When I was a sophomore in high school, my friend Chris Hartman asked me to accompany him to prom. I donned a pink one-shouldered dress with fringe that swayed when I walked and long white gloves and he picked him up in his 1966 Ford Mustang. It was faded green with a glasspack muffler; that thing was loud. Every day when the bell rang at the end of the lunch hour, the whole school could hear him coming from the next block over. I loved it.
Tomorrow is the Ford Mustang‘s 58th birthday, so let’s take a moment to celebrate this iconic car and all of its iterations. Which is your favorite Mustang and why?
First unveiled on April 17, 1964 at the World’s Fair in Flushing Meadows, New York, Lee Iacocca’s vision for the Mustang was a hit right out of the gate. Offered with three engine choices, 22,000 examples of the Mustang were snapped up on the very first day. Even three days before that on April 14, Eastern Provincial Airlines pilot Stanley Tucker fell in love with it and convinced a Ford dealership in St. John’s, Newfoundland to sell him the VIN 001 Mustang ahead of the official launch.

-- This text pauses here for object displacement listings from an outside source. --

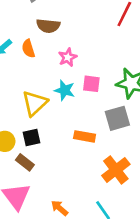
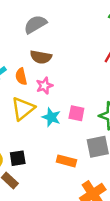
pink star: (68, 57) -> (44, 86), moved
yellow triangle: (35, 103) -> (23, 109), moved

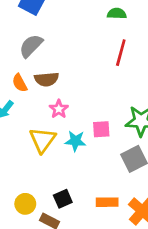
orange semicircle: (21, 76) -> (20, 83), moved
black square: (18, 158) -> (63, 199), moved
orange rectangle: (66, 161) -> (107, 202), moved

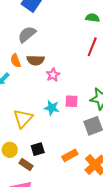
pink star: (59, 109) -> (53, 75), moved
yellow triangle: (42, 140) -> (23, 118), moved
orange rectangle: (107, 202) -> (70, 155), turned -35

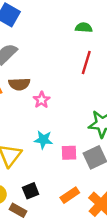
pink square: (72, 101) -> (69, 153), moved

After that first model year, the Mustang started to grow in size through the end of the ’60s. By the early ’70s, fans started to complain the pony car was getting too plump and Ford responded with Mustang II, which was based on a stretched Pinto platform. While that might sound like an odd choice now, that led to a banner year for the model and 386,000 were sold in 1974. The Fox body Mustang followed and was replaced in 1987 with new aero-themed styling. In 1994, the Mustang harnessed its first-generation roots and some of those elements echo into the latest models.
Even after all these years, the Mustang is still going strong. Mustang retail orders nearly doubled in 2021 compared to 2020. And while some cried foul at the inclusion of the Mach-e in the Mustang family, it’s flying off showroom floors. In 2021, the Blue Oval sold more than 27,000 Mach-e units in its first model year, which is about half as many of the Mustang muscle cars that were sold. For a new model, especially an EV version, that’s noteworthy.
I’m still a big fan of the first-generation Mustang, maybe because of the memory of my friend’s loud 1966 model blasting through the high school parking lot. Which one do you think is the best?